Kementerian PUPR tak pernah berhenti dalam berupaya untuk menyediakan hunian yang layak huni melalui program-program mereka. Hal ini termasuk penyediaan sistem regulasi yang selaras, pemanfaatan beragam inovasi teknologi, dan peningkatan kerja sama antar pemangku kepentingan. Dengan cara ini, Kementerian PUPR bisa memperkuat Program Sejuta Rumah dan mempercepat pemangkasan angka backlog perumahan.
Bukan hanya mengeluarkan program-program, Kemeneterian PUPR juga secara aktif mendorong inovasi dalam pembangunan properti residensial. Misalnya, dengan mempromosikan program pembangunan hunian dengan konsep berkelanjutan. Selain itu juga ada program Rumah Inti Tumbuh Tahan Gempa (RITTA) dengan melibatkan penggunaan dana dari Corporate Social Responsibility (CSR). Inovasi-inovasi ini ditujukan agar rumah-rumah yang dibangun tidak memenuhi kebutuhan dasar, tetapi juga tahan terhadap bencana dan bersifat ramah lingkungan.

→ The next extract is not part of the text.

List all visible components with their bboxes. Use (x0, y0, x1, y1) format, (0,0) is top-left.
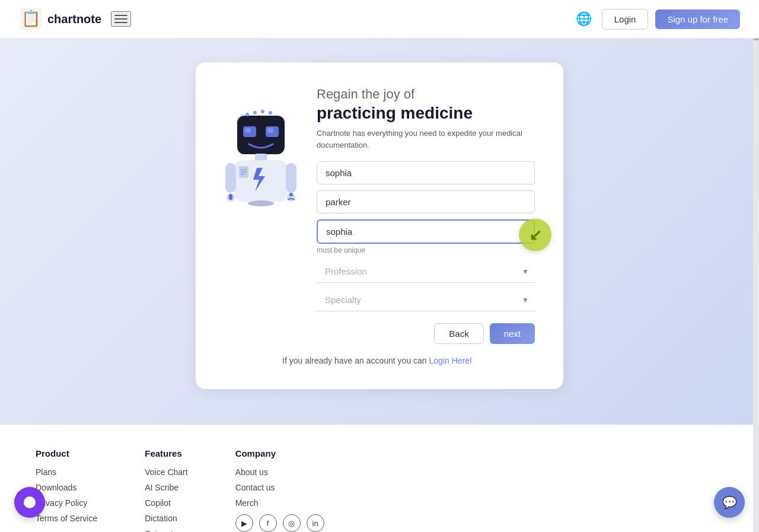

Dalam upaya mengatasi backlog perumahan di Indonesia, Kementerian PUPR tentunya menyadari bahwa diperlukan kerja yang lebih keras lagi dan kolaborasi sinergis dari semua pihak terkait. Dengan adanya program-program seperti di atas serta upaya yang kolaboratif, Kementerian PUPR berkomitmen untuk terus berperan secara aktif dalam memenuhi kebutuhan perumahan layak bagi masyarakat Indonesia. Dengan begitu, angka backlog perumahan dapat berkurang hingga mencapai target nol pada era Indonesia Emas atau tahun 2045 mendatang.